Physiology, Pharmacology & Neuroscience

Committee Chair

Stephen E. Alway.


Apoptosis is implicated in the loss of skeletal muscle mass following periods of reduced activity (i.e.-disuse) as well as during the normal aging process (i.e.-sarcopenia). Aging is also characterized by elevations in circulating cytokines, specifically TNF-alpha, which has been associated with the sarcopenic process. The specific signaling components that participate in the pro-apoptotic pathway downstream of the type I TNF receptor (i.e.-extrinsic apoptotic pathway) within skeletal muscle have not been clarified. Additionally, few studies have been performed with the aim of disrupting this apoptotic pathway, and thereby sparing muscle mass in the aged. Therefore, the purposes of this dissertation were to characterize the extrinsic apoptotic pathway within aged skeletal muscles and to test the effectiveness of another cytokine, IL-15, at disrupting this apoptotic pathway. Apoptotic signaling markers involved in the extrinsic pathway, including tumor necrosis factor-alpha (TNF-alpha), TNF receptor (TNFR), fas-associated death domain protein (FADD), TNFR-associated death domain protein (TRADD), caspase-8, caspase-3, BCL-3 interacting domain protein (Bid), and FLICE-inhibiting protein (FLIP), as well as the cytokine interleukin-15 (IL-15), were accessed in skeletal muscles from aged rodents and compared to muscles from young adult rodents. Muscles from aged animals were smaller and the incidence of apoptosis was greater when compared to muscles from young adult rodents.

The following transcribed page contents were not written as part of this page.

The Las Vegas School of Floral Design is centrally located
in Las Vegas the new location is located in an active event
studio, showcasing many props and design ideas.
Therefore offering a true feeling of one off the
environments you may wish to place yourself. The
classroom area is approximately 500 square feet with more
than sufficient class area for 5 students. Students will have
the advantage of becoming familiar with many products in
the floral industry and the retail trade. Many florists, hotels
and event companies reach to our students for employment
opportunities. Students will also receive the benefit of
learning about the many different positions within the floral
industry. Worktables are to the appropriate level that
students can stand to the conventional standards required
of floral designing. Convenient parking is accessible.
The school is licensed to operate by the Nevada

Additionally, aged muscles expressed greater mRNA and protein contents for the apoptotic markers involved in the extrinsic pathway, thereby suggesting the extrinsic pathway is active in skeletal muscles. Furthermore, IL-15 mRNA concentrations were, in general, greater in aged muscles and following periods of muscle unloading. However, over-expression of IL-15 was unable to disrupt this apoptotic pathway in either aged rodents or in myoblast cultures stimulated with TNF-alpha. These data suggest that while the extrinsic apoptotic pathway is active within aged skeletal muscles, and that TNF-alpha is able to promote these apoptotic changes in myoblast cultures, IL-15 is not an effective agent at disrupting this pathway and preserving muscle mass.